すごく簡単に言うと、「調整役」ですね。もっとイメージしやすいように言うと、オーケストラの指揮者みたいな感じです。

ああ、よく聞くたとえですね。

デザイナーやエンジニア、セールスといった専門職のメンバーがいて、その人たちをまとめて、お客様の要望を形にしていく。その橋渡し役をするのがディレクターです。ただ、私の場合「引っ張っていくぞ!」みたいなリーダーシップというよりは、どちらかというと「対話の中で探していく」感じなんですよね。

指示するというよりは、相談しながら丸く収めていく感じですか?

まさにその通りです。「エンジニアさん、これできますか?」「デザイナーさん、こっちはどうでしょう?」みたいに、みんなと相談したり調整しながら、最終的に一番いい形にまとめていくっていう。それでいてスケジュールや予算も守らなきゃいけないので、結構大変な役割です。

なるほど。それがMさんならではのディレクター像なんですね。チーフのIさんの影響が大きいんでしょうか?

最初はIさんのやり方を目指してましたけど、途中で「これは無理だ」って気づきました(笑)。バックグラウンドも違うし、同じようにはできないなって。ちょうどそのタイミングで、Iさん自身から「同じようにならなくていい」って言ってもらって、そこからは自分なりのやり方を見つけていこうって思うようになりました。

Iさんイズムとはまた違う、Mさんならではのやり方、Mさんイズムなんですね。

Mogicとしてのディレクター像はありつつ、個人のやり方やスタイルも尊重されているのが、Mogicの良いところかなと思います。

ディレクターとしての最初のステップ

IT未経験でMogicに入社されたとのことですが、正直、最初は大変だったんじゃないですか?どうやってここまでやってこられたのか、会社の制度や教育体制で「これは特に役立ったな」というものはありましたか?

やっぱり最初の頃は大変でしたね。ただ、OJTで実際の案件に入りながら、分からないことはIさんやエンジニアの皆さんにもう何度も何度も聞いていました。それとは別に、教育プログラムの一環でエンジニアの方がメンターとしてついてくれて、定期的に話す機会があったのは、本当に助かりましたね。

理系の方と関わるのも初めてだったって言ってましたよね。

私は文系出身で、ずっと営業畑にいたので、理系の考え方には触れる機会がほとんどありませんでした。だから、Mogicに入って理系の視点に触れるのはすごく新鮮で。業務の話だけじゃなく、ちょっとした雑談の中でも「へぇ、そういう見方をするんだ」という気づきがたくさんあって、それがシステムを理解するのにもつながっていったんですよ。

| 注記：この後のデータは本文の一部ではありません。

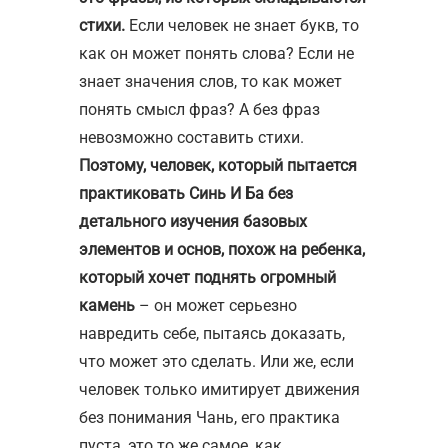
стихи.
Если человек не знает букв, то
как он может понять слова? Если не
знает значения слов, то как может
понять смысл фраз? А без фраз
невозможно составить стихи.
Поэтому, человек, который пытается
практиковать Синь И Ба без
детального изучения базовых
элементов и основ, похож на ребенка,
который хочет поднять огромный
камень
– он может серьезно
навредить себе, пытаясь доказать,
что может это сделать. Или же, если
человек только имитирует движения
без понимания Чань, его практика
пуста, это то же самое, как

他にも、何か印象に残っている教育体制はありましたか?

当時、Yさんが担当していた「ベーシックエデュケーション」でのトレーニング内容がすごく助けになりました。本を読んで分からなかったことを質問したり、内容をスライドにまとめてフィードバックをいただいたり。あれがなければ、たぶんここまで来られなかったかもしれません。

ディレクター塾という名の代表との対話

そうやって基礎を固めて、今はディレクター塾をやってるんですよね?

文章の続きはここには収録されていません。